With these five factors in place, the company moved to expand its solution offering within the industry that it had been exclusively serving since its start. The CEO described this as the company’s first inflection point and said he drove urgency at the Board level for the change by working with strategy consultants (who were well known to the shareholders) to paint a picture of different outcomes the company could deliver based on different growth paths available to follow. The initial move was not a risky one, which made it easier to get the shareholders aligned on the path to take. And the JV had an advantage against competitors already playing in the new solution spaces because it could work with its shareholders – five of the largest and most sophisticated companies within the industry – to develop, refine, and bring new service offerings to market. To underscore this advantage, the CEO commented: “I wouldn’t trade our owners as great customers with which we can collaborate for a simpler governance model.”

The next move the company made, a year later, was to bring its solution offering to a market vertical within a similarly highly regulated industry as the one it which it then worked. This natural step out was relatively low risk, but it was critical to the company’s transition from a captive “utility” existing to serve its owners to a “quasi-market” facing company with an appetite for growth. Two years later, the company cemented its position in the new market vertical by bringing on a sixth owner, which is a leading company in the new industry it serves. This was a big win for the JV, as it not only enabled it to gain scale, access new capabilities, and support future funding needs, but also announced to the market its ambitions within the industry and gave the management team an opportunity to show the Board it could execute a complex transaction.

After six years of growth that nearly doubled the company’s size, the company faced another inflection point. The CEO said he’s now looking again at strategy, talent, culture, etc., while re-investing in the core technology platform and developing new IP. His goal is to position the company within the next year or two to transition to a market-facing model where the six owners benefit as much from the JV’s P&L as they do from its ability to deliver against their core needs. At that point, the company will be on the cusp of its 20th anniversary, and on a path that the original deal architects would likely have not guessed possible.

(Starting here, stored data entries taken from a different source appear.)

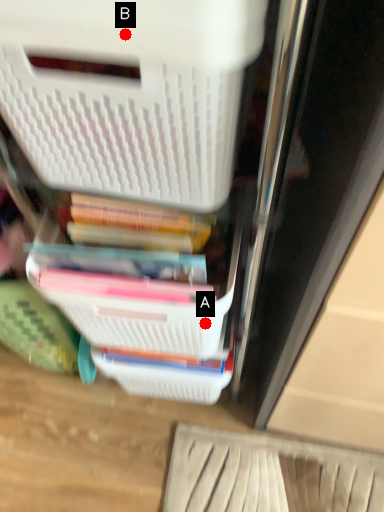 Question: Two points are circled on the image, labeled by A and B beside each circle. Which point is farther to the camera?

Choices:
 (A) A is further
 (B) B is further

Answer: (A) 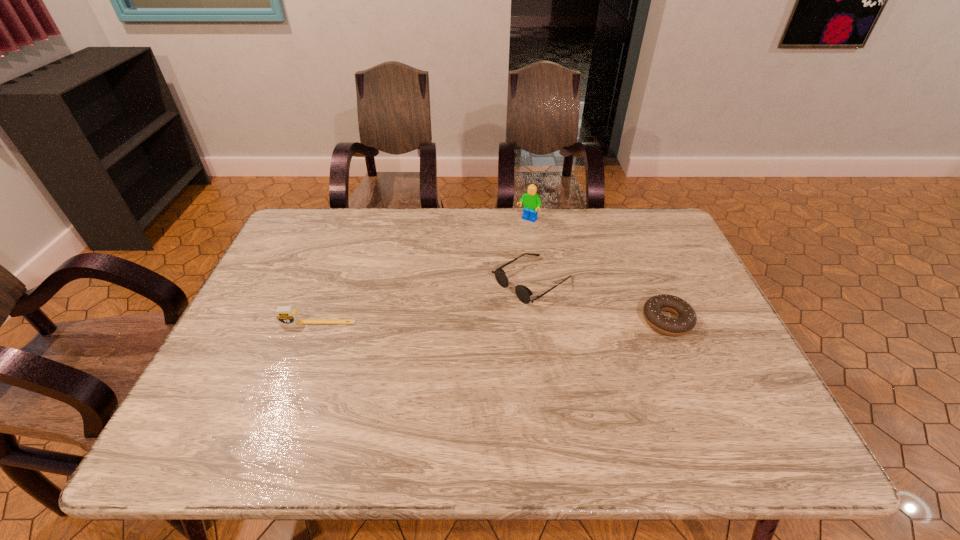 Where is `the leftmost object`? Image resolution: width=960 pixels, height=540 pixels. the leftmost object is located at coordinates (286, 315).

Identify the location of doughnut. (686, 319).

I want to click on sunglasses, so click(523, 293).

Find the location of a particular element. This screenshot has height=540, width=960. Lego is located at coordinates (531, 201).

The height and width of the screenshot is (540, 960). What are the coordinates of `the tallest object` in the screenshot? It's located at (531, 201).

At what (x,y) coordinates should I click in order to perform the action: click on vacant space located at the front of the leftmost object with the tape extended. Please return your answer as a coordinate pair (x, y). This screenshot has height=540, width=960. Looking at the image, I should click on (296, 383).

You are a GUI agent. You are given a task and a screenshot of the screen. Output one action in this format:
    pyautogui.click(x=<x>, y=<y>)
    Task: Click on the vacant space situated 0.400m on the back of the rightmost object
    The width and height of the screenshot is (960, 540).
    Given the screenshot: What is the action you would take?
    pyautogui.click(x=623, y=217)

This screenshot has height=540, width=960. Find the location of `free space located 0.350m on the front-facing side of the sunglasses`. free space located 0.350m on the front-facing side of the sunglasses is located at coordinates (388, 371).

What are the coordinates of `vacant space located 0.400m on the front-facing side of the sunglasses` in the screenshot? It's located at (368, 383).

What are the coordinates of `vacant position located 0.280m on the front-facing side of the sunglasses` in the screenshot? It's located at (414, 355).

2. JV Performance Data and Practices

We published a study late last year that challenged the conventional wisdom that JVs deliver worse returns than wholly-owned and controlled businesses. Our analysis of U.S. Department of Commerce (DOC) data, collected from more than 20,000 entities, shows foreign joint ventures of U.S. companies realized a 5.5 percent average return on assets (ROA), while those companies’ wholly-owned and controlled affiliates realized a slightly lower 5.2 percent ROA. The same story holds true for investments by foreign companies in the U.S., but the difference is more pronounced. U.S.-based joint ventures realized a 2.2 percent average ROA, while wholly-owned and controlled affiliates in the U.S. only realized a 0.7 percent ROA. Please click here for more information about the study.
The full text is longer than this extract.